Tea Cups & Tiger Claws
Page 37
After the initial terrified screams, complete silence blanketed the scene. The people on the verandah stood motionless and looked at Dorthea Railer and her unladylike predicament. Then Sarah yelled, “Call an ambulance! Someone call an ambulance! Is there a doctor here?”
“Uh…yes…up here. I’ll be right down.”
“Veronica!” yelled Sarah.
“I’m here,” said Veronica, running to her cousin, hugging her, and then saying, “I’m sorry. I didn’t know what to do so I turned on the lights. I thought if she saw everyone looking she’d stop.”
“You did the right thing,” said Sarah. Then, as she started to run back down to Mack, Sarah saw Ernest staring at her. He didn’t say a word and didn’t look like he had a word to say. He just stared with eternal sadness chiseled into his face. Then he dropped his gun and stumbled over to his mother. He fell to his knees and rocked back and forth over the dead, disfigured body. Soon, like a defective bellows, his pumping body produced a small shriek that grew into a loud, desperate wail. Flowing tears blended with the saliva that had ridden the winds of agony to all corners of his red, distorted face. The commingled fluids found a path around his gaping mouth and down his shuddering chin. From his hand fell a large marble. It bounced off a rock, rolled in the dirt, and came to a stop in a red puddle of his mother’s blood.

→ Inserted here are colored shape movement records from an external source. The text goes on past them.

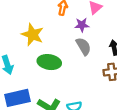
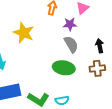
green ellipse: (49, 62) -> (64, 68), moved

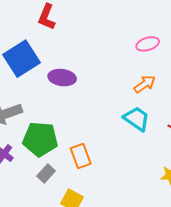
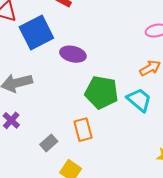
green pentagon: (40, 139) -> (102, 92), moved

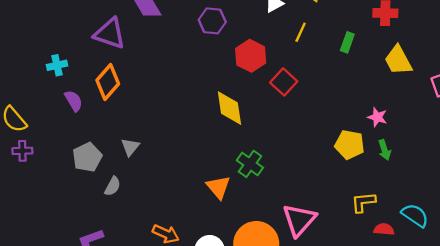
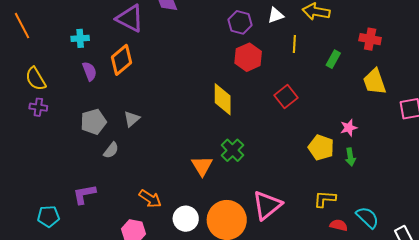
purple hexagon: (212, 21) -> (240, 22), moved
yellow line: (301, 32) -> (294, 44), turned -30
red square: (284, 82) -> (286, 96), moved
pink star: (377, 117) -> (349, 128), turned 30

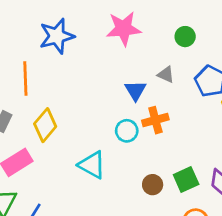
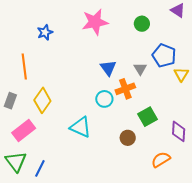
blue star: (57, 36) -> (45, 32), size x0.6
gray triangle: (166, 75) -> (140, 69), moved, turned 40
green square: (186, 180) -> (148, 117), moved

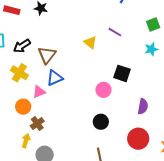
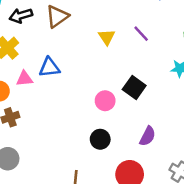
brown triangle: (47, 55) -> (57, 16), moved
black circle: (101, 122) -> (100, 139), moved

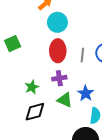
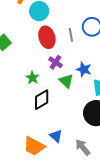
purple cross: (59, 78) -> (56, 62), turned -32
green triangle: (65, 100) -> (66, 81), turned 35

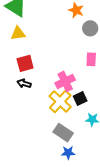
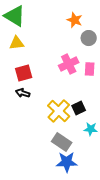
pink cross: (65, 81) -> (69, 64), moved
blue star: (68, 153) -> (67, 162), size x1.5

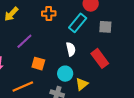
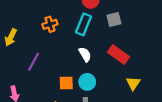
orange square: (38, 64) -> (66, 83), moved
yellow triangle: (82, 84) -> (133, 83), moved

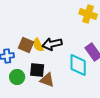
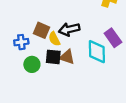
yellow semicircle: (38, 45) -> (54, 39), moved
brown triangle: (47, 80) -> (67, 57), moved

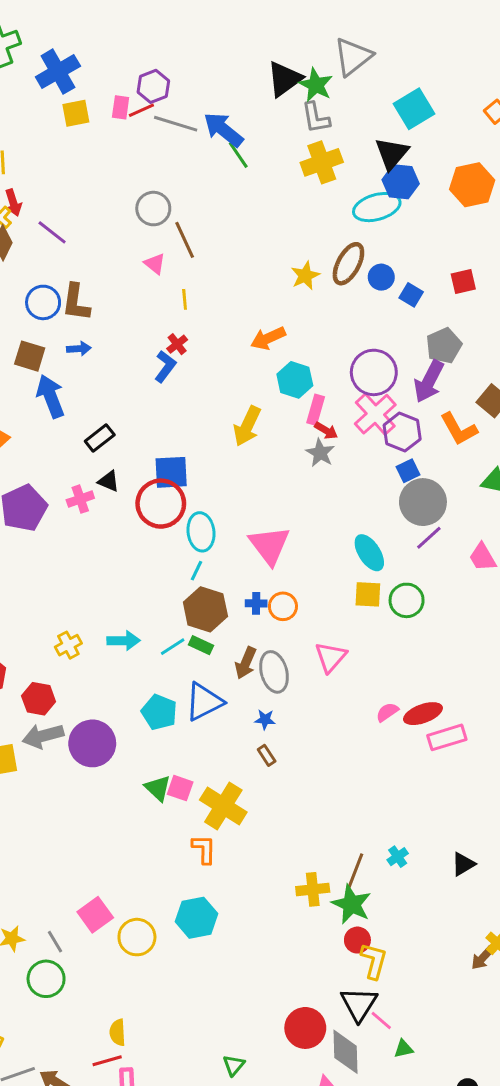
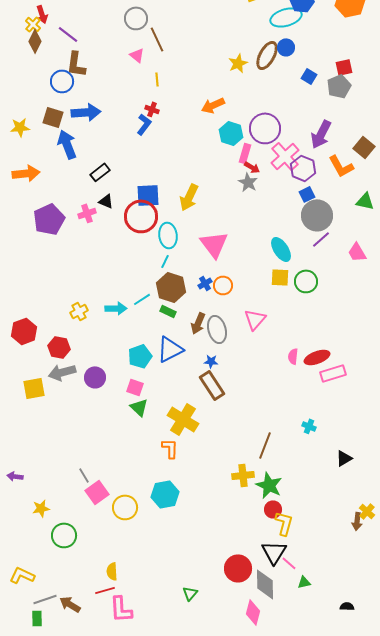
blue circle: (381, 277) -> (286, 47), moved
brown L-shape: (76, 302) -> (76, 64), moved
red cross: (177, 344) -> (152, 109), turned -32
gray pentagon: (444, 346) -> (339, 86), moved
blue arrow: (79, 349) -> (86, 112), size x1.8
purple circle: (374, 372) -> (265, 128), moved
yellow arrow: (247, 426) -> (189, 197), moved
blue cross: (256, 603) -> (205, 283), turned -32
cyan line: (173, 647) -> (142, 299), moved
cyan pentagon: (159, 712) -> (140, 356), turned 30
pink semicircle: (387, 712) -> (293, 356), turned -49
purple circle: (92, 743) -> (95, 377), size x0.7
brown rectangle: (267, 755) -> (212, 385), size x2.0
pink square: (180, 788) -> (135, 387), moved
cyan cross: (398, 857) -> (309, 426), moved, turned -32
brown line: (354, 873) -> (265, 445), moved
gray line: (55, 942) -> (84, 475), moved
brown arrow: (483, 958) -> (357, 521), turned -36

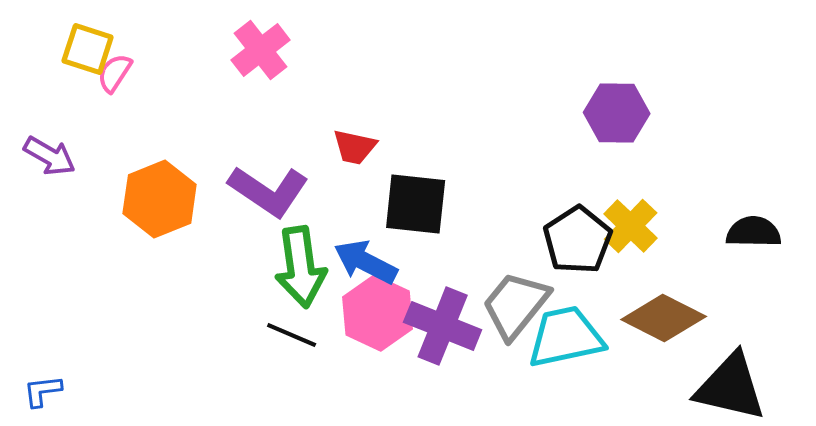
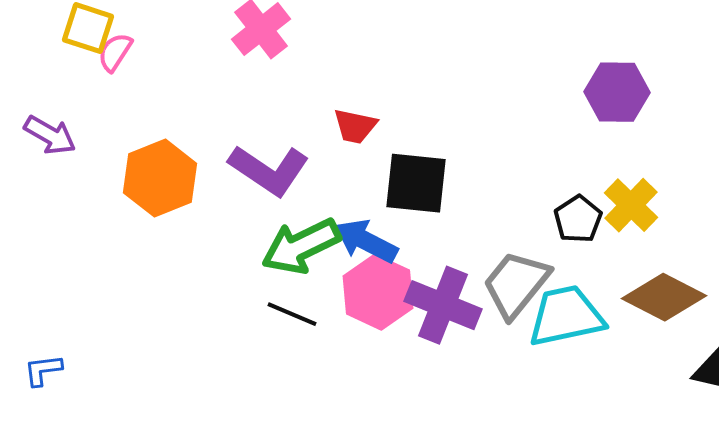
black pentagon: (578, 240) -> (578, 219), size x0.7
green arrow: (301, 267) -> (301, 246), turned 72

Suddenly he sat up straight, took the gun from his mother’s hand, and put the barrel into his mouth. He closed his eyes and pulled the trigger. Click. The revolver was empty. He collapsed onto her body.
Sarah ran down the hill to Mack.
Chapter 35
This account has now come full circle, back to where it started, with the good people of Prospect Park. Did their unpleasant encounter with corruption and murder cause them to change? When their little world started to wobble, did it give them cause to look past the illusion? Not really. Dorthea all but destroyed the family that epitomized everything they stood for and, in the end, it didn’t faze them. They stood on Sunny Slope Manor’s verandah, dressed in ball gowns and tuxedos, and witnessed the sordid climax from beginning to end. And then they went home to their hillside mansions, to their lives of privilege, and resumed their pretense of heaven on earth. And for the flatlanders, always eager to be part of that pretense, Dorthea’s murderous destruction caused shock and disbelief and a fair amount of tongue wagging, but it didn’t stop their gaze up the hill or their dreams about mountaintop palaces of their own.
No, the good people didn’t change…except, maybe, the ones who had been especially close to the fire….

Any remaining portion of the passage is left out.